その時についでに、自分用のオルゴールも作ってみた。しかしこちらの方は、オルゴールの横から出ている金具を、人力で何度も回転させなくてはならない所謂、昔気質の手動で動くようにしておいた。こちらの方は多分に面倒ではあるが、手をかけなくてはならない分、オルゴールへの愛着が増す。しかも心なしか、音色がピオニーに渡した物よりも一段と温かいものに感じられるのだった。 きりきり、と金具を回し続け、いっぱいまで動力を溜め込むと、ガイは目の前の床に座りその音が出てくるのを待った。

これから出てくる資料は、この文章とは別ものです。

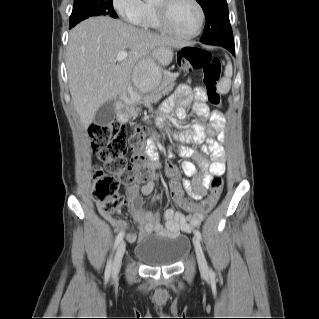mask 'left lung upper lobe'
<instances>
[{
	"instance_id": "left-lung-upper-lobe-1",
	"label": "left lung upper lobe",
	"mask_w": 319,
	"mask_h": 319,
	"mask_svg": "<svg viewBox=\"0 0 319 319\" xmlns=\"http://www.w3.org/2000/svg\"><path fill=\"white\" fill-rule=\"evenodd\" d=\"M202 7L206 24L201 42L209 45L233 43L226 0H196Z\"/></svg>"
}]
</instances>
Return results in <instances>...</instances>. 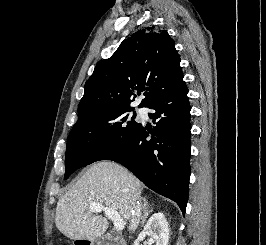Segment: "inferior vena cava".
Masks as SVG:
<instances>
[{"instance_id": "1", "label": "inferior vena cava", "mask_w": 266, "mask_h": 245, "mask_svg": "<svg viewBox=\"0 0 266 245\" xmlns=\"http://www.w3.org/2000/svg\"><path fill=\"white\" fill-rule=\"evenodd\" d=\"M142 197H140L139 193L137 195H134V199H132V207L130 211V225L128 227L130 233H134L136 231L140 217H141V211H142Z\"/></svg>"}]
</instances>
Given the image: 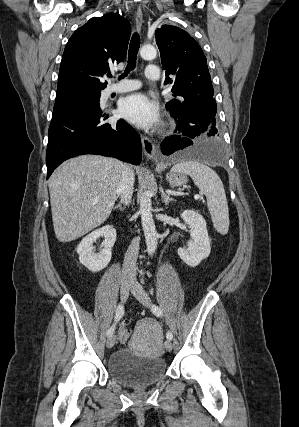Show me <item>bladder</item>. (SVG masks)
<instances>
[{
  "instance_id": "31cf9c89",
  "label": "bladder",
  "mask_w": 299,
  "mask_h": 427,
  "mask_svg": "<svg viewBox=\"0 0 299 427\" xmlns=\"http://www.w3.org/2000/svg\"><path fill=\"white\" fill-rule=\"evenodd\" d=\"M107 371L121 385L143 387L161 380L167 372V366L160 356H139L127 348H121L110 356Z\"/></svg>"
}]
</instances>
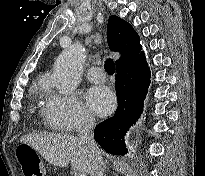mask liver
<instances>
[{"label":"liver","instance_id":"6515ba94","mask_svg":"<svg viewBox=\"0 0 205 176\" xmlns=\"http://www.w3.org/2000/svg\"><path fill=\"white\" fill-rule=\"evenodd\" d=\"M20 141L52 165L66 167L70 162L73 170L91 174L93 154L74 135L43 132L22 136Z\"/></svg>","mask_w":205,"mask_h":176}]
</instances>
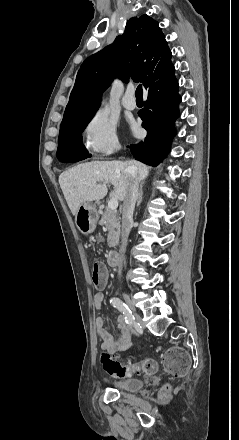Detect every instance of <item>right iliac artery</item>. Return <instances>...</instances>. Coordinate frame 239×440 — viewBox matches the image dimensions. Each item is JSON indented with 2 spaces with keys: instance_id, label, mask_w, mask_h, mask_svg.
<instances>
[{
  "instance_id": "obj_1",
  "label": "right iliac artery",
  "mask_w": 239,
  "mask_h": 440,
  "mask_svg": "<svg viewBox=\"0 0 239 440\" xmlns=\"http://www.w3.org/2000/svg\"><path fill=\"white\" fill-rule=\"evenodd\" d=\"M110 303L113 307L117 308L120 312L123 313L126 323L131 327L135 323V317L132 314L130 308L119 298H112Z\"/></svg>"
}]
</instances>
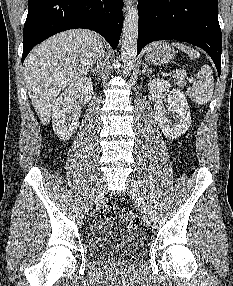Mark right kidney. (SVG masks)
<instances>
[{
	"label": "right kidney",
	"instance_id": "1",
	"mask_svg": "<svg viewBox=\"0 0 233 286\" xmlns=\"http://www.w3.org/2000/svg\"><path fill=\"white\" fill-rule=\"evenodd\" d=\"M93 94L91 79H78L56 99L53 106L52 122L55 134L63 140L69 139L79 126L80 107L74 106L79 99L81 104L89 102Z\"/></svg>",
	"mask_w": 233,
	"mask_h": 286
}]
</instances>
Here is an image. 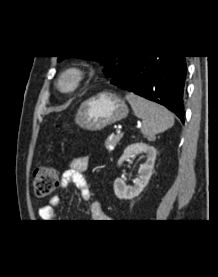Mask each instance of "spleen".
I'll use <instances>...</instances> for the list:
<instances>
[{
  "label": "spleen",
  "instance_id": "obj_1",
  "mask_svg": "<svg viewBox=\"0 0 218 277\" xmlns=\"http://www.w3.org/2000/svg\"><path fill=\"white\" fill-rule=\"evenodd\" d=\"M125 97L134 114L142 119L141 132L148 140H154L156 134L173 126L174 116L166 108L133 93H128Z\"/></svg>",
  "mask_w": 218,
  "mask_h": 277
}]
</instances>
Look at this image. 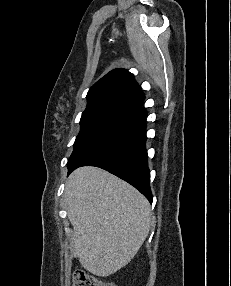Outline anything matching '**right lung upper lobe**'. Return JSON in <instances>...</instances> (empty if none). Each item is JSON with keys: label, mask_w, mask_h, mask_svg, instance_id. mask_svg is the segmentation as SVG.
Here are the masks:
<instances>
[{"label": "right lung upper lobe", "mask_w": 231, "mask_h": 286, "mask_svg": "<svg viewBox=\"0 0 231 286\" xmlns=\"http://www.w3.org/2000/svg\"><path fill=\"white\" fill-rule=\"evenodd\" d=\"M87 99V107L113 104L138 111L144 101V94L130 72L115 69L93 85Z\"/></svg>", "instance_id": "obj_1"}]
</instances>
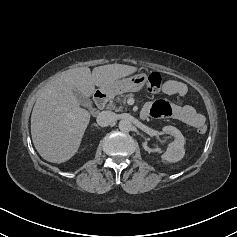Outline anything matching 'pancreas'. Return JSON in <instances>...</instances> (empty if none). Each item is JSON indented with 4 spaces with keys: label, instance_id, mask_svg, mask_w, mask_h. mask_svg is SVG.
<instances>
[{
    "label": "pancreas",
    "instance_id": "obj_1",
    "mask_svg": "<svg viewBox=\"0 0 237 237\" xmlns=\"http://www.w3.org/2000/svg\"><path fill=\"white\" fill-rule=\"evenodd\" d=\"M134 95L133 94H127L124 95L122 99H120L119 97L116 98L115 102L114 101H110V103L108 104V108L115 110V111H122V109L124 108V106L126 105V100L128 98H132ZM119 103L120 106H116Z\"/></svg>",
    "mask_w": 237,
    "mask_h": 237
}]
</instances>
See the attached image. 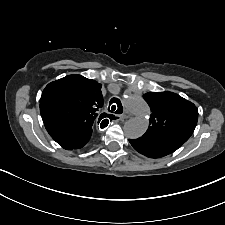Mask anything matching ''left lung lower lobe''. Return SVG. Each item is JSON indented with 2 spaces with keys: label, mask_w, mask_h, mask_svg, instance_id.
<instances>
[{
  "label": "left lung lower lobe",
  "mask_w": 225,
  "mask_h": 225,
  "mask_svg": "<svg viewBox=\"0 0 225 225\" xmlns=\"http://www.w3.org/2000/svg\"><path fill=\"white\" fill-rule=\"evenodd\" d=\"M132 147L142 155L149 158H161L176 151L182 146V142L154 140L145 137L130 139Z\"/></svg>",
  "instance_id": "left-lung-lower-lobe-1"
}]
</instances>
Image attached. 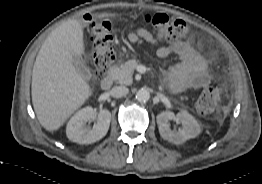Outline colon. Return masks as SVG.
Here are the masks:
<instances>
[{"mask_svg": "<svg viewBox=\"0 0 262 184\" xmlns=\"http://www.w3.org/2000/svg\"><path fill=\"white\" fill-rule=\"evenodd\" d=\"M91 38L94 62V82L99 81L115 59L114 39L111 35V25L107 20H98L91 15H85ZM145 22L152 27L159 39L176 43L189 32L186 22L163 13H148ZM219 93L215 87H206L196 101V110L202 116L212 119L218 115Z\"/></svg>", "mask_w": 262, "mask_h": 184, "instance_id": "obj_1", "label": "colon"}]
</instances>
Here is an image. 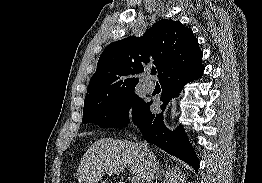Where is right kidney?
I'll return each instance as SVG.
<instances>
[{"label":"right kidney","mask_w":262,"mask_h":183,"mask_svg":"<svg viewBox=\"0 0 262 183\" xmlns=\"http://www.w3.org/2000/svg\"><path fill=\"white\" fill-rule=\"evenodd\" d=\"M185 174L177 167L170 169L165 176V183H185Z\"/></svg>","instance_id":"right-kidney-1"}]
</instances>
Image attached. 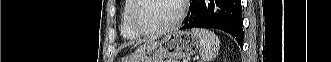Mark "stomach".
Segmentation results:
<instances>
[{"instance_id": "obj_1", "label": "stomach", "mask_w": 331, "mask_h": 62, "mask_svg": "<svg viewBox=\"0 0 331 62\" xmlns=\"http://www.w3.org/2000/svg\"><path fill=\"white\" fill-rule=\"evenodd\" d=\"M200 39L189 31H173L161 40L141 44L133 53V62H162L168 58L177 62L195 54L200 48Z\"/></svg>"}]
</instances>
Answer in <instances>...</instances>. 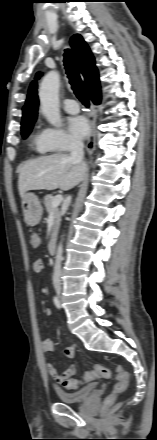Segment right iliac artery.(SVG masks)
<instances>
[{
  "label": "right iliac artery",
  "instance_id": "right-iliac-artery-1",
  "mask_svg": "<svg viewBox=\"0 0 157 440\" xmlns=\"http://www.w3.org/2000/svg\"><path fill=\"white\" fill-rule=\"evenodd\" d=\"M53 302L58 309L61 308L60 302L56 296L53 297Z\"/></svg>",
  "mask_w": 157,
  "mask_h": 440
}]
</instances>
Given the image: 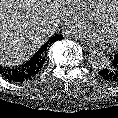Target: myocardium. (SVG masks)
Instances as JSON below:
<instances>
[{
  "instance_id": "f54148a6",
  "label": "myocardium",
  "mask_w": 118,
  "mask_h": 118,
  "mask_svg": "<svg viewBox=\"0 0 118 118\" xmlns=\"http://www.w3.org/2000/svg\"><path fill=\"white\" fill-rule=\"evenodd\" d=\"M118 3V0H111L108 5L97 15L94 16V20L100 22L108 18L114 10L115 5ZM113 47H118V42H111Z\"/></svg>"
}]
</instances>
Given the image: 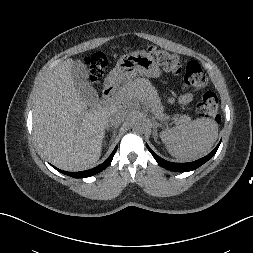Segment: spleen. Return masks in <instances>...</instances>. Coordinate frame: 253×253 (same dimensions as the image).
I'll list each match as a JSON object with an SVG mask.
<instances>
[{
	"mask_svg": "<svg viewBox=\"0 0 253 253\" xmlns=\"http://www.w3.org/2000/svg\"><path fill=\"white\" fill-rule=\"evenodd\" d=\"M168 152L188 162L206 155L218 138V124L209 118H197L160 133Z\"/></svg>",
	"mask_w": 253,
	"mask_h": 253,
	"instance_id": "3e777b00",
	"label": "spleen"
}]
</instances>
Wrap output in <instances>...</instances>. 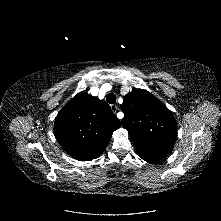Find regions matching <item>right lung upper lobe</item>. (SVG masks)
<instances>
[{
	"instance_id": "obj_1",
	"label": "right lung upper lobe",
	"mask_w": 221,
	"mask_h": 221,
	"mask_svg": "<svg viewBox=\"0 0 221 221\" xmlns=\"http://www.w3.org/2000/svg\"><path fill=\"white\" fill-rule=\"evenodd\" d=\"M120 121L103 100L80 92L58 113L54 132L73 158L89 161L100 156Z\"/></svg>"
}]
</instances>
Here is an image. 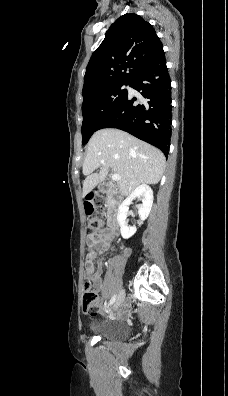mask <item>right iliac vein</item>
Segmentation results:
<instances>
[{"label": "right iliac vein", "instance_id": "63e3f726", "mask_svg": "<svg viewBox=\"0 0 228 396\" xmlns=\"http://www.w3.org/2000/svg\"><path fill=\"white\" fill-rule=\"evenodd\" d=\"M124 299H125V291L121 290L116 298L114 309H117L123 303Z\"/></svg>", "mask_w": 228, "mask_h": 396}]
</instances>
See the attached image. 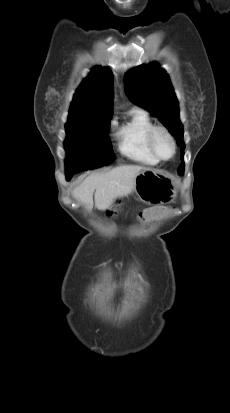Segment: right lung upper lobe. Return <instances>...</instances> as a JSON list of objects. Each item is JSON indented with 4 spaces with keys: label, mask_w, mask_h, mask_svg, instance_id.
<instances>
[{
    "label": "right lung upper lobe",
    "mask_w": 230,
    "mask_h": 413,
    "mask_svg": "<svg viewBox=\"0 0 230 413\" xmlns=\"http://www.w3.org/2000/svg\"><path fill=\"white\" fill-rule=\"evenodd\" d=\"M113 74L109 68L92 69L74 94L66 125L90 123L112 114Z\"/></svg>",
    "instance_id": "1"
}]
</instances>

やがて流れ出したその音色は大譜歌と同じ旋律を奏で始めた。 シェリダンのオルゴール屋敷でティアに再会した時に、彼女に頼んで大譜歌を音盤用の譜面に起こさせてもらったのだ。彼女は快く承諾し、その場で何度か歌って声を吹き込んでくれた。大譜歌の音色を流すことで、ルークの帰りの手助けに少しでもなればと願う、ガイの気持ちを、ティアはすぐに察したのかもしれなかった。
ガイは、しかしティアの歌声が入っている方の音源は音盤にはせずに、自宅の机の引き出しに大切にしまっておいた。
「お前がいない所で、なんて、聴けないだろう?」
彼はどこまでも気遣い屋であった。

オルゴールから流れ出る優しい音色に酔いながら、ガイは最終決戦直後のルークの姿を思い出していた。
“お前の身体の音素が乖離を始めていたのはとうに気付いていたさ。でも俺がお前のしようとする事を止めることはしたくなかった。お前が全てを承知の上で尚、ローレライの解放を望んでいたからな。
その決意を俺だけの感情で汚したくなかった。本当は辛かったんだぜ。我が身を斬られる程にさ。力ずくでも止めたかったが、それは俺の単なる我侭なエゴだからな。
それに俺は、お前が変わっていくのをこの目で見続けた。そして改めて、俺が剣を捧げるに足る人間だとお前を認めたんだ。そのお前が決めた事だ、俺が止められるはずもない。だが・・・”
オルゴールは既に鳴り止んでいた。風が窓を叩く音だけが響いている。
「こんなことになるんなら、あの時お前を強引にでも連れて逃げていれば・・・」
そこまで呟いてガイはハッとし、自分の邪まな考えに恐ろしくなった。

約束を信じていない訳じゃない。ただどうしても現実が見えてきてしまうのだ。自分はただ純粋なだけではない。都合の悪い事から目を背けている程子供じゃない。俺は本当は、信じようとしているだけ、なのか?信じたいだけ、じゃないのか?
そこまで考えて、ガイはふるふる、と首を振った。
─いや、違う。そうではない。
ルークは帰ってくると、やはり信じている。その気持ちに嘘はない。
だからこそ、今日この日に、あの場所へ向かうのだから。
そしてきっと今日、俺の中で何かが変わるだろう。
この目でそれを確かめたい。 目を逸らしちゃいけない。
自分の気持ちにくぎりをつけるためにも─。

きっ、と唇をかみ締めて立ち上がり、つかつかと歩き出すと、ガイは思い切り自分の部屋のドアを開いた。